Oh begini rupanya jika dua anak cupu berkencan di hari sabtu ini, kencannya di taman lagi, di bawah pohon flamboyan rindang, duduk bersebelahan, tak ada pegangan tangan apalagi kecupan, yang ada hanya Gita yang berbicara bagai radio bodor yang ditanggapi Azhar yang ketawa tapi tak terbahak-bahak.

Ini lebih tepat disebut stand up comedy sepertinya, dibanding disebut sebagai sebuah kencan romantis. Andai di posisi Azhar itu Jevi, sudah pasti Gita akan dibawa Jevi liburan tentunya dengan sepanjang hari bermesra-mesraan tanpa mau berhenti.
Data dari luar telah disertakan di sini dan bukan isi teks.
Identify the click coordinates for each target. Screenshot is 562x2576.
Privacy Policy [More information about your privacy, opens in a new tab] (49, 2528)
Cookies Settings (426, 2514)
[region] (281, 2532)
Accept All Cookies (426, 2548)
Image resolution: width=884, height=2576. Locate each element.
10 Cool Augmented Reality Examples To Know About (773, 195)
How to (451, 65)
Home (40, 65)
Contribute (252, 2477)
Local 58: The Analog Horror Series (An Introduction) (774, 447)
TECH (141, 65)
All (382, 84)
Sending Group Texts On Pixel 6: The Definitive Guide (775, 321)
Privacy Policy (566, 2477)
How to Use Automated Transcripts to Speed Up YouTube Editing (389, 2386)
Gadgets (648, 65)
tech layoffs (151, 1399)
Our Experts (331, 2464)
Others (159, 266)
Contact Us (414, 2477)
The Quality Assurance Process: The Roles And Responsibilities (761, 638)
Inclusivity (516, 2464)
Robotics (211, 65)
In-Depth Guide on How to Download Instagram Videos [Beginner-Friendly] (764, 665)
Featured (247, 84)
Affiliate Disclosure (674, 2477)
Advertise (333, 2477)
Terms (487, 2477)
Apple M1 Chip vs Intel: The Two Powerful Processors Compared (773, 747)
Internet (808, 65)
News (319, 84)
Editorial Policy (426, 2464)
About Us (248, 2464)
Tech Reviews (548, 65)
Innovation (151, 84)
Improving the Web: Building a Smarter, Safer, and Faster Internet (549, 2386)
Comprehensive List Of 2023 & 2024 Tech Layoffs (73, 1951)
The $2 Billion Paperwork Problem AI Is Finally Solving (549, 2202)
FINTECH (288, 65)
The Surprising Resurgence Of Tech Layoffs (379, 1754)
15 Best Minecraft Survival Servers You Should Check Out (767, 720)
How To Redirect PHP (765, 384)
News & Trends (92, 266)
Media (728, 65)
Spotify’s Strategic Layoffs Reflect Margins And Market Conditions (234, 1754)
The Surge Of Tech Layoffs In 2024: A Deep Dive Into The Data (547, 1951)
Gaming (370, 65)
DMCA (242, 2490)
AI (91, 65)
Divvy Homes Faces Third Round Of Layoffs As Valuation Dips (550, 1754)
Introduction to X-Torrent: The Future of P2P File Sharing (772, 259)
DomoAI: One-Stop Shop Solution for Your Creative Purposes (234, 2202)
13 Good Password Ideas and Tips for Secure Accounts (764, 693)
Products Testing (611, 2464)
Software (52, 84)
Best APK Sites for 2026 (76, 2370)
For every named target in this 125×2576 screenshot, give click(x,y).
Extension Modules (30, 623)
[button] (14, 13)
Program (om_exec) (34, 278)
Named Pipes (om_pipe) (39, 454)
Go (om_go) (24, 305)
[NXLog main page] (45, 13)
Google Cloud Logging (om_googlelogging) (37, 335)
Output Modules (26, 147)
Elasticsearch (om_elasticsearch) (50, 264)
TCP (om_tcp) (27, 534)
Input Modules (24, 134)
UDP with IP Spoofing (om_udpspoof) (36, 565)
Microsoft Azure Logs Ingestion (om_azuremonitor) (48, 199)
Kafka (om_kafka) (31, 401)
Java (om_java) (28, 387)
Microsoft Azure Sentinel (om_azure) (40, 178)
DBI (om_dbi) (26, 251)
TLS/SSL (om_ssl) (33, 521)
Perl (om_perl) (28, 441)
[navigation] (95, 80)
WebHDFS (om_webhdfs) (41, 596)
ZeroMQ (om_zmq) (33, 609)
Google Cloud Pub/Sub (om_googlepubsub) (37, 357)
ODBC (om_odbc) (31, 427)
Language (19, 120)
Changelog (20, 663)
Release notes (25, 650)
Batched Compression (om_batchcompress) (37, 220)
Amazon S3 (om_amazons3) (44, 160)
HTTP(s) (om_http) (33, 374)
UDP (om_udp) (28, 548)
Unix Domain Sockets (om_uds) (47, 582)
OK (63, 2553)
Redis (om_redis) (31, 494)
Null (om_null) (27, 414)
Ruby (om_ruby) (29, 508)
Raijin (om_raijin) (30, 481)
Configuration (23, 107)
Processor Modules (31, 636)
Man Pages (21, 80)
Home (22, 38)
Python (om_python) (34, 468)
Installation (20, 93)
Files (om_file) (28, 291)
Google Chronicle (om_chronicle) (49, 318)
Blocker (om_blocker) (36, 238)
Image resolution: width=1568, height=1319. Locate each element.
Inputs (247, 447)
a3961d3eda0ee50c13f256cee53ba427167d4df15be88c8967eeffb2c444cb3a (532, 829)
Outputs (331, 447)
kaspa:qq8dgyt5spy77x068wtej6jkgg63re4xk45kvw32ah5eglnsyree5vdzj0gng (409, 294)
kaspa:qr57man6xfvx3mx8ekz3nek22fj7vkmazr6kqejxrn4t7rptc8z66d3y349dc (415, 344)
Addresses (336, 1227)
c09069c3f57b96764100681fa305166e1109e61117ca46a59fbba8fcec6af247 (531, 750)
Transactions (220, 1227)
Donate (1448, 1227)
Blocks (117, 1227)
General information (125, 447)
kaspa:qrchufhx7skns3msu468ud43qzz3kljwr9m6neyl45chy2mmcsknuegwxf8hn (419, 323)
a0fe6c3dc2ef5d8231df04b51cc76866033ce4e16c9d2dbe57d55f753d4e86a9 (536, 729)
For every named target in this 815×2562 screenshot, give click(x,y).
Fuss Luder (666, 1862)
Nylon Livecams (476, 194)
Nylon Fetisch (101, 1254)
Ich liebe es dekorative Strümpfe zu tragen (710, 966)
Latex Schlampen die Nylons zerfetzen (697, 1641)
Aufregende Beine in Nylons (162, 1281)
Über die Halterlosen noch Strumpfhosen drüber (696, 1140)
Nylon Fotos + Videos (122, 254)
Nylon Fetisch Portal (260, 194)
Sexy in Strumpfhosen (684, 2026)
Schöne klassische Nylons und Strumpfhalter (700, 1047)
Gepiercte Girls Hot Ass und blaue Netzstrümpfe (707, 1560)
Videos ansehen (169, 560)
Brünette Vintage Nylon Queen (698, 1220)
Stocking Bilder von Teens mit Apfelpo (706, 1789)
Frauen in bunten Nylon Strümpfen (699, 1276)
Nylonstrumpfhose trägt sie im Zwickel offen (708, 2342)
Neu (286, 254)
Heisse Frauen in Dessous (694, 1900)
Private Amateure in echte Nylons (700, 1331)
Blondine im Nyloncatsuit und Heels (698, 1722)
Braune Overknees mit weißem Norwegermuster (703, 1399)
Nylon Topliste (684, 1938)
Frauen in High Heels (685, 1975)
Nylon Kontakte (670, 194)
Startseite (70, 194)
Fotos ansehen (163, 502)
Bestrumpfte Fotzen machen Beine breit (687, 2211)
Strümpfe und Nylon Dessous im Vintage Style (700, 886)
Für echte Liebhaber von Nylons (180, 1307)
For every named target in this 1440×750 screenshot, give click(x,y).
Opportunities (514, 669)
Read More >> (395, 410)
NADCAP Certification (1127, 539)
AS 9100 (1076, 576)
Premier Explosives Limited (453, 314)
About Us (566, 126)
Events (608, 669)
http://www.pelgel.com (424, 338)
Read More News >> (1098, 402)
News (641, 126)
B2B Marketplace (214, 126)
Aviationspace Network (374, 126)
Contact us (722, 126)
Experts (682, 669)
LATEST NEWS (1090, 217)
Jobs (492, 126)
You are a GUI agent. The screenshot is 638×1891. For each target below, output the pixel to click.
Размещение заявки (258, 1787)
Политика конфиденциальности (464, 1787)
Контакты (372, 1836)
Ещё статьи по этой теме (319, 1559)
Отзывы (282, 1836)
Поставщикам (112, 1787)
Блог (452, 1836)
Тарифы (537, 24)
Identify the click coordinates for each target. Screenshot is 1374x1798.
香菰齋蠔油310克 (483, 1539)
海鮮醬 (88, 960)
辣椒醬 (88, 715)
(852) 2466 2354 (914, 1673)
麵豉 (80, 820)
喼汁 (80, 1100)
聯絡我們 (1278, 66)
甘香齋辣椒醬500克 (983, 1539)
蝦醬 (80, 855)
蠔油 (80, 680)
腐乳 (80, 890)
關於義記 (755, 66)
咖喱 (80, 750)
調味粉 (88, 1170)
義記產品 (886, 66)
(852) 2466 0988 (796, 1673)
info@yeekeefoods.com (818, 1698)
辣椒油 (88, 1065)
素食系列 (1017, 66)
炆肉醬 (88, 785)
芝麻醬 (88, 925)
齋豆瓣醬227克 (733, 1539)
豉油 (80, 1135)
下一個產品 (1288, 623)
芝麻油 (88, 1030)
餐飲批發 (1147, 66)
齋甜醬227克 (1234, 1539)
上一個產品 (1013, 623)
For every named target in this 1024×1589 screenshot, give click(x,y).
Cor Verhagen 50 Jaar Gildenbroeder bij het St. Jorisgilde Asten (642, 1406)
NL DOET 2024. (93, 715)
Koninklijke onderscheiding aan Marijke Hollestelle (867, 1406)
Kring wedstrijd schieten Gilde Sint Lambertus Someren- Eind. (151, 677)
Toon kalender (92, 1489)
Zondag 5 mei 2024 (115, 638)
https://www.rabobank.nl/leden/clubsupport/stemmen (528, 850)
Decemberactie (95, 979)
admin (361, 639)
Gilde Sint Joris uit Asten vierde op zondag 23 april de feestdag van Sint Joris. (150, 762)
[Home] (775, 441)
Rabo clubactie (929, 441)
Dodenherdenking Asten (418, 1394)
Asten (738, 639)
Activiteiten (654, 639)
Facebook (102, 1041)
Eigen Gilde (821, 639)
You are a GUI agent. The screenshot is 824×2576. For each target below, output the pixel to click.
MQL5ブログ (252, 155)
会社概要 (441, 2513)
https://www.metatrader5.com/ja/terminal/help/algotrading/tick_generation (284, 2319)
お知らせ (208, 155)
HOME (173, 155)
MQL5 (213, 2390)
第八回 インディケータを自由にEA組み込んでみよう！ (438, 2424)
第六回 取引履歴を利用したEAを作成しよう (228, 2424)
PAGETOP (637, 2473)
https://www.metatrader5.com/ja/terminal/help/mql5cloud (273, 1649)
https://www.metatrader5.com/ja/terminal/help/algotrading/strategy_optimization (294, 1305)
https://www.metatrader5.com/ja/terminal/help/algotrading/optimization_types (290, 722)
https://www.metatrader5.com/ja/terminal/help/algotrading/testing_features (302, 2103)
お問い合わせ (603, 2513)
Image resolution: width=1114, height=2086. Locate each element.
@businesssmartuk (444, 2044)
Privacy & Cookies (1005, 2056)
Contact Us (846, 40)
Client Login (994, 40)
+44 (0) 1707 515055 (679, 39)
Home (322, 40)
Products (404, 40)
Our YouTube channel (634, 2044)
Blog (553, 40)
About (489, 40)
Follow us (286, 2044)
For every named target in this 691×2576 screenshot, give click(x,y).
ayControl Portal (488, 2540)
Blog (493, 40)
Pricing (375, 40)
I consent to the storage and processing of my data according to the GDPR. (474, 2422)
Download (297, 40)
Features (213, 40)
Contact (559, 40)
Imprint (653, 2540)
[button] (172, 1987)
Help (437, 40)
Jevi mengipasi dirinya karena udara siang ini panas sekali. Dia pakai topi sih, kacamata hitam juga, tapi sepertinya memakai jaket kulit itu adalah keputusan yang disesalinya karena memperparah rasa panas yang mendera.

Gita masih terlihat senyum-senyum sambil bercanda, Azhar juga memberikan sejuta pesonanya untuk menanggapi Gita yang menurutnya adalah tipe gadis menarik, dan Jevi jadi mata-mata memperhatikan aktivitas dua sejoli tersebut daru tempat yang aman.

"Git, aku mau lamar kamu secara unofficial dulu boleh nggak?"

Jevi berusaha mendengarkan percakapan itu di antara deru suara kendaraan yang berlalu lalang. Ya susah juga sih kalau terdengar, tapi dapat dipastikan Gita pasti tau apa yang terucap dari mulut Azhar, soalnya gadis itu sudah mengangguk-angguk dengan mukanya yang sudah merah merona.

Satu kotak berbentuk hati yang dikeluarkan Azhar tersebut membuat Jevi kejang-kejang karena tak kuat menahan panik, apa-apaan ini masa sudah lamaran saja. Kenapa Azhar yang diam-diam cepat sekali dalam mengeksekusi. Jevi saja yang sudah meniduri wanita ribuan kali tak pernah sekalipun memberikan cincin tunangan pada wanita yang dia tiduri. Tak bisa dipercaya kalau sudah begini.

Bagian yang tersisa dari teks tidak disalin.